Directions =>
Restate word for word the lines between the start of the material and the line with "Accepter (282, 2535)", keeping both of those ends and none of the pictures.

Supplied data =>
==============================
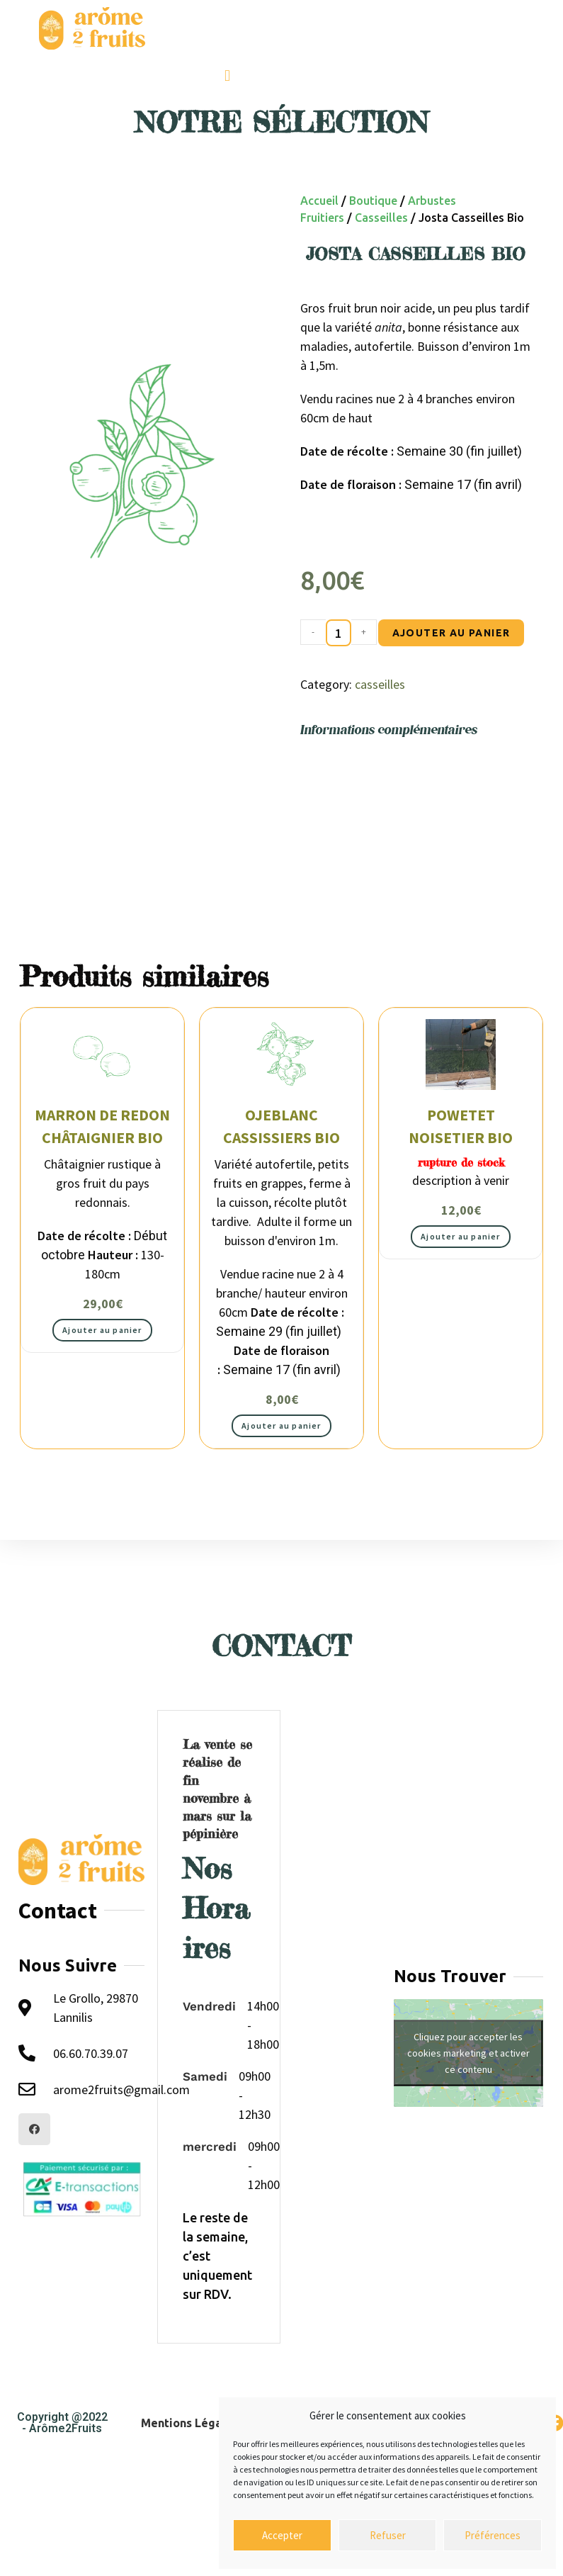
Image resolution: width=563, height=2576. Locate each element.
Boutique (373, 200)
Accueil (319, 200)
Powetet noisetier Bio (461, 1127)
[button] (227, 75)
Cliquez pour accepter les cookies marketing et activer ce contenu (468, 2053)
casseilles (381, 217)
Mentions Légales (189, 2423)
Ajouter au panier (451, 633)
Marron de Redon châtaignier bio (102, 1127)
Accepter (282, 2535)
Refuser (388, 2535)
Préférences (493, 2535)
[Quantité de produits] (338, 632)
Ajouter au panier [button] (102, 1329)
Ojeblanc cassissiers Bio (281, 1127)
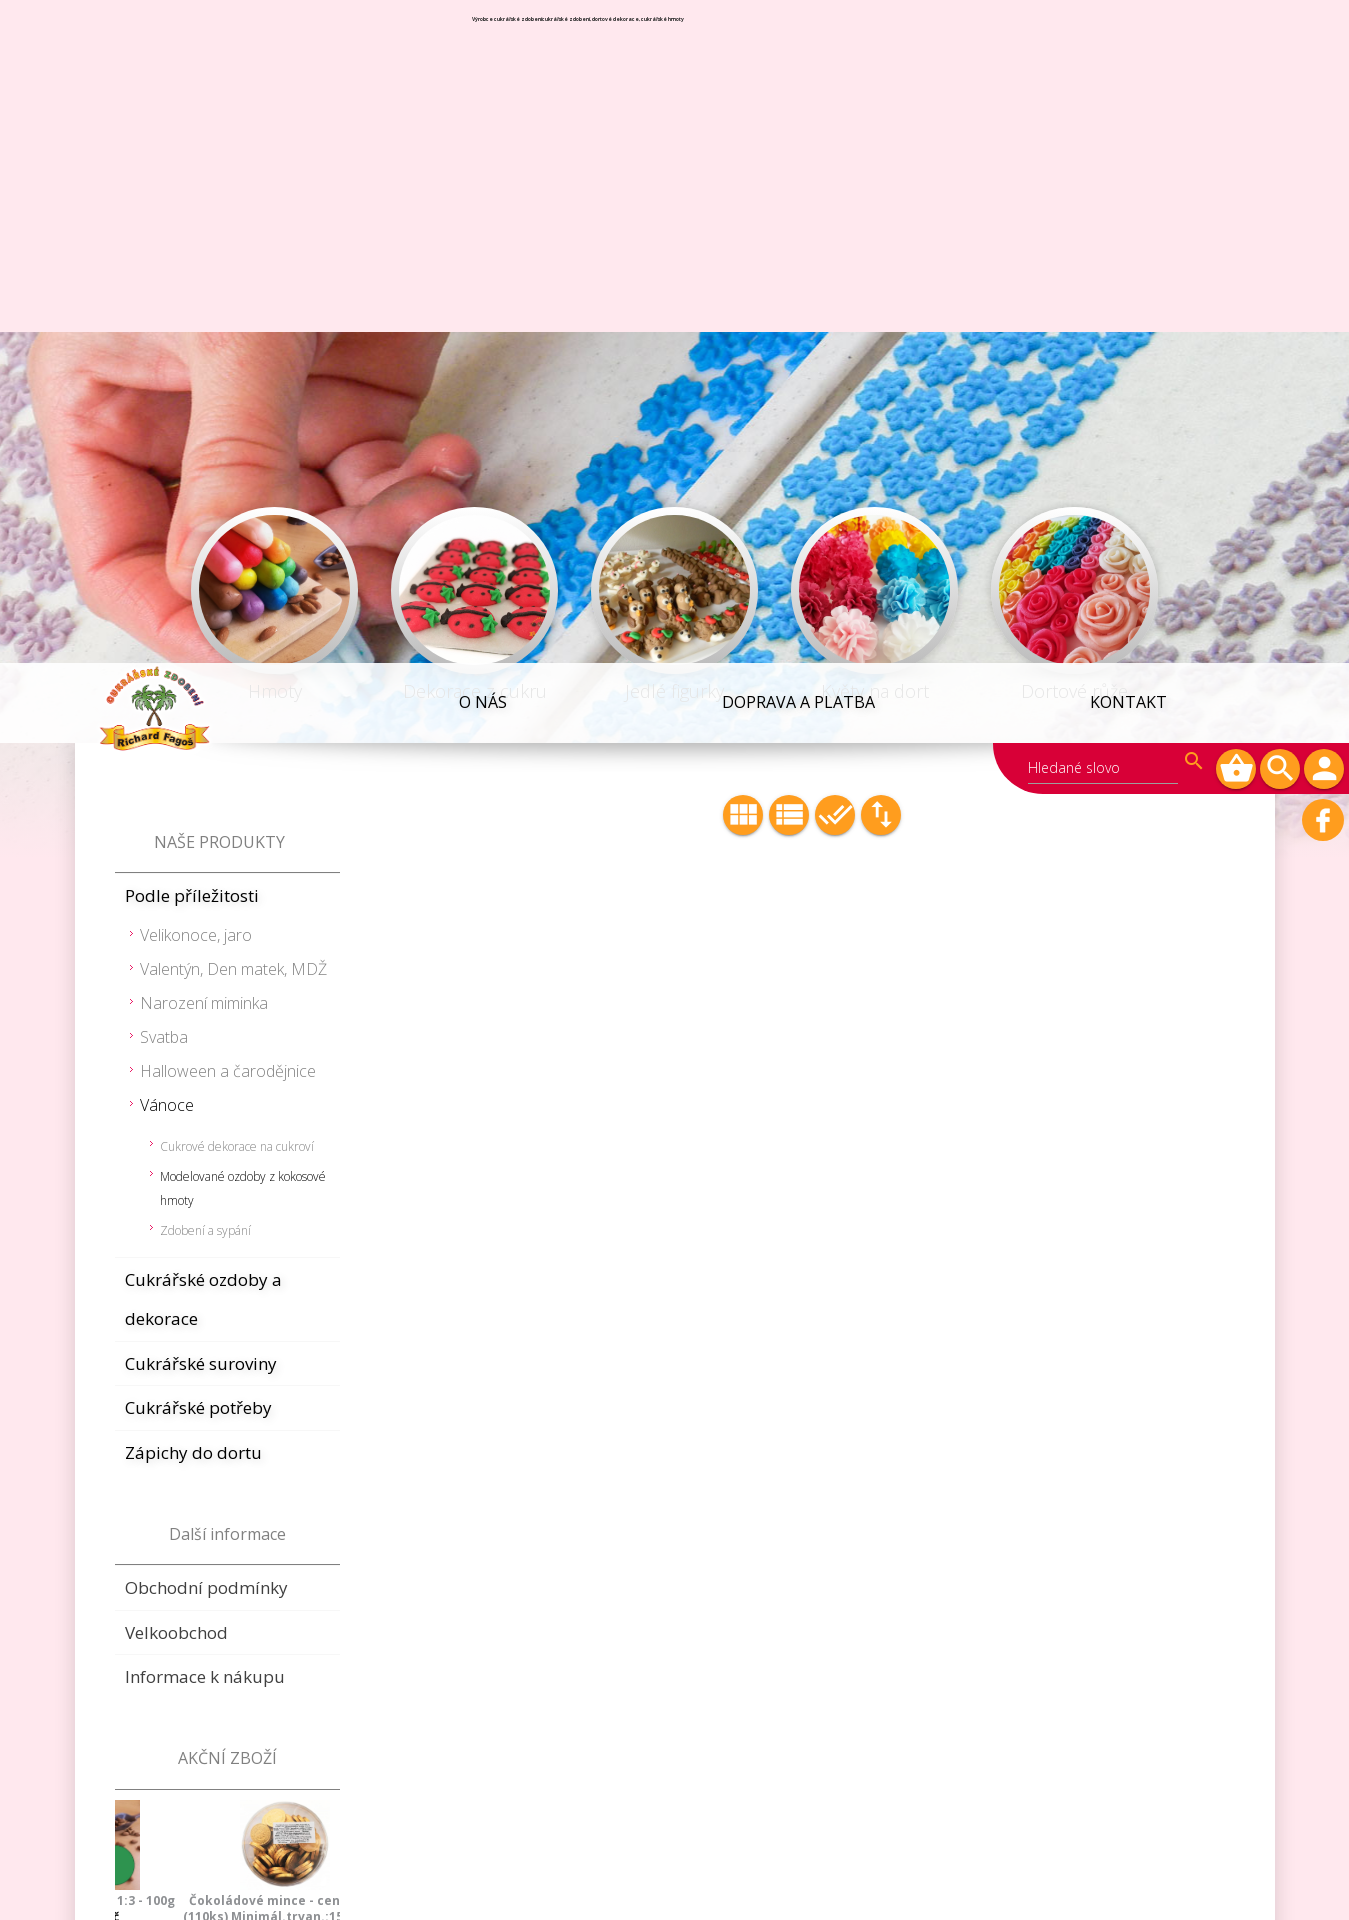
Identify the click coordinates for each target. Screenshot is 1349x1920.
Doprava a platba (798, 39)
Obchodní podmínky (206, 924)
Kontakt (1128, 39)
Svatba (164, 374)
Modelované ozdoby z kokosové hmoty (243, 525)
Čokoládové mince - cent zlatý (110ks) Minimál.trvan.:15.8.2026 (227, 1245)
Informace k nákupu (205, 1013)
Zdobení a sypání (205, 567)
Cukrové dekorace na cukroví (237, 483)
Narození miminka (204, 340)
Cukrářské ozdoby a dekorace (203, 636)
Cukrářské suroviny (201, 700)
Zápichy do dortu (193, 789)
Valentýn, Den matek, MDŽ (233, 306)
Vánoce (167, 442)
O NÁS (484, 39)
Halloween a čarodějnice (228, 408)
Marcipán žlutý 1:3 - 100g (227, 1392)
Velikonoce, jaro (196, 272)
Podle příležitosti (192, 232)
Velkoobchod (176, 969)
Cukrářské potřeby (198, 744)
==============================
Response box =>
Image resolution: width=563, height=2576. Locate each element.
Boutique (373, 200)
Accueil (319, 200)
Powetet noisetier Bio (461, 1127)
[button] (227, 75)
Cliquez pour accepter les cookies marketing et activer ce contenu (468, 2053)
casseilles (381, 217)
Mentions Légales (189, 2423)
Ajouter au panier (451, 633)
Marron de Redon châtaignier bio (102, 1127)
Accepter (282, 2535)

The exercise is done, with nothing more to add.